Weird Science (1985) Directed by John Hughes
John Hughes’ awful raunchy screwball comedy is a teenager’s androcentric wet dream made into a movie, literally. Put a bunch of Brat Pack actors in front of the cameras, give them horny witless dialogue, dress them up as a gaudy new wave band enmeshed in the irrationality of a pop culture charade and congratulations, you’ve got one of the most disastrous movies John Hughes has ever made.

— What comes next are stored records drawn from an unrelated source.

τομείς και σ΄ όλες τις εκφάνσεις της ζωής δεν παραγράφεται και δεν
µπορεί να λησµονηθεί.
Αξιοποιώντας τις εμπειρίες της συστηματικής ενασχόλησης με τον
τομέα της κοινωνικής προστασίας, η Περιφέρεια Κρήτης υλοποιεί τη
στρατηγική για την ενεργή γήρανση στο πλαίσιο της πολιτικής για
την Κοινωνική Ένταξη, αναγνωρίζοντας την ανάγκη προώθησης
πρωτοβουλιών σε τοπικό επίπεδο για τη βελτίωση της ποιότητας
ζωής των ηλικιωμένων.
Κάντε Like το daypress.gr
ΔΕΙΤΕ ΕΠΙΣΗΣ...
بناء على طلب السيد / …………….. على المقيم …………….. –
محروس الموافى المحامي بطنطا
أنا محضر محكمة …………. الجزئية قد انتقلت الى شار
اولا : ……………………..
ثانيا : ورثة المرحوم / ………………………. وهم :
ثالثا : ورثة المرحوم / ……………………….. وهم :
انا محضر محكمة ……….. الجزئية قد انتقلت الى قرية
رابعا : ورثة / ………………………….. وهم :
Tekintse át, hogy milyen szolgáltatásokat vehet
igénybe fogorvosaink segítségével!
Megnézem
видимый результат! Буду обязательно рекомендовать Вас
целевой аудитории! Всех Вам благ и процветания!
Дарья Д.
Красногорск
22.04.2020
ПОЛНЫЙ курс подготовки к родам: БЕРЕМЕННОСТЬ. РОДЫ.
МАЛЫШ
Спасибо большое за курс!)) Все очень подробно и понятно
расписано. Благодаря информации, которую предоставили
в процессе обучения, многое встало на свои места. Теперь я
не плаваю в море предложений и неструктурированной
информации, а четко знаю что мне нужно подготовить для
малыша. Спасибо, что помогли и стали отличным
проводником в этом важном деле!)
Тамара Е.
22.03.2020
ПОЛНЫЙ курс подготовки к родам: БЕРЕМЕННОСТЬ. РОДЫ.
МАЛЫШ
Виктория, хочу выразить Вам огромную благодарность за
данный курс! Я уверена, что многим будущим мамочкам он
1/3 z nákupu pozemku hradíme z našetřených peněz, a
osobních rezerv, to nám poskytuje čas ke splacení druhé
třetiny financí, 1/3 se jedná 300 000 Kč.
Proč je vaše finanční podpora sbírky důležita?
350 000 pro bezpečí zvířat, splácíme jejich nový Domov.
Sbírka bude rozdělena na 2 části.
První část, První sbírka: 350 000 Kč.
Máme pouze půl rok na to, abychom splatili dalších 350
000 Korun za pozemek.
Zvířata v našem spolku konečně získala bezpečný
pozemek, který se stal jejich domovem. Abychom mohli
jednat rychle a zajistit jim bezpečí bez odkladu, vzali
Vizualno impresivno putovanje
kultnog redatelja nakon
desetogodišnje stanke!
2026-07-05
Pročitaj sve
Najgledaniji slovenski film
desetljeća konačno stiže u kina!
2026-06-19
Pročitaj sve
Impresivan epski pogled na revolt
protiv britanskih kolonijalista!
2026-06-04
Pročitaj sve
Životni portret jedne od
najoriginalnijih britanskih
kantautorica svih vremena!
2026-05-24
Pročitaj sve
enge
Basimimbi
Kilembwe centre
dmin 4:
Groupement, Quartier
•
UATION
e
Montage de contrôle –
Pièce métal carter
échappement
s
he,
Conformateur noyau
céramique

Anthony Michael Hall and Ilan Mitchell-Smith are exceptional in the roles of two teenage high-school outcasts who fantasize about having a girlfriend, so they draw inspiration from Frankenstein’s lunacy to create the ideal woman for their shallow male standards. The utopia of the perfect bride is brought to life with the inexplicable technological phenomenology of a primitive computer. This must be the most implausible adolescent rendition of Frankenstein’s mythology. Sexual fantasy comes to life in the curvaceous shape of Kelly LeBrock; as offensive as this wacky idea is for a movie in the post Porky’s era, I refuse to believe that’s the crux of its problems, it’s just one of many, but not the most grotesque. The latter I think is the movie’s inability to add sense to its nonsense. Everything is ridiculous in Weird Science, but John Hughes gives us nothing, absolutely nothing to believe in that ridiculousness. Incredible to think that in 1985 John Hughes would release the best of his craft –The Breakfast Club– and the worst of it –Weird Science-, an awkward dichotomy in his successful career. The fruitless quest to turn this harebrained sexist gag into an educational message about the value of confidence and self-esteem only achieves tastelessness, and not a very funny one at that.
Even with its humorous referential moments where you realize, “Oh look that’s a young Robert Downey Jr. playing the uppity poster boy” “Is that the guy from Mad Max 2?” “Awesome! That’s psycho Michael Berryman on a motorcycle!” “Hey Bill Paxton plays the douchebag in the movie how cool!”, the movie goes nowhere. It may work from the perspective of a cheesy ’80s pop commercial, but as a movie it fails at colossal proportions – not precisely because of its political incorrectness, but because of its uncharismatic and aimless illogical universe.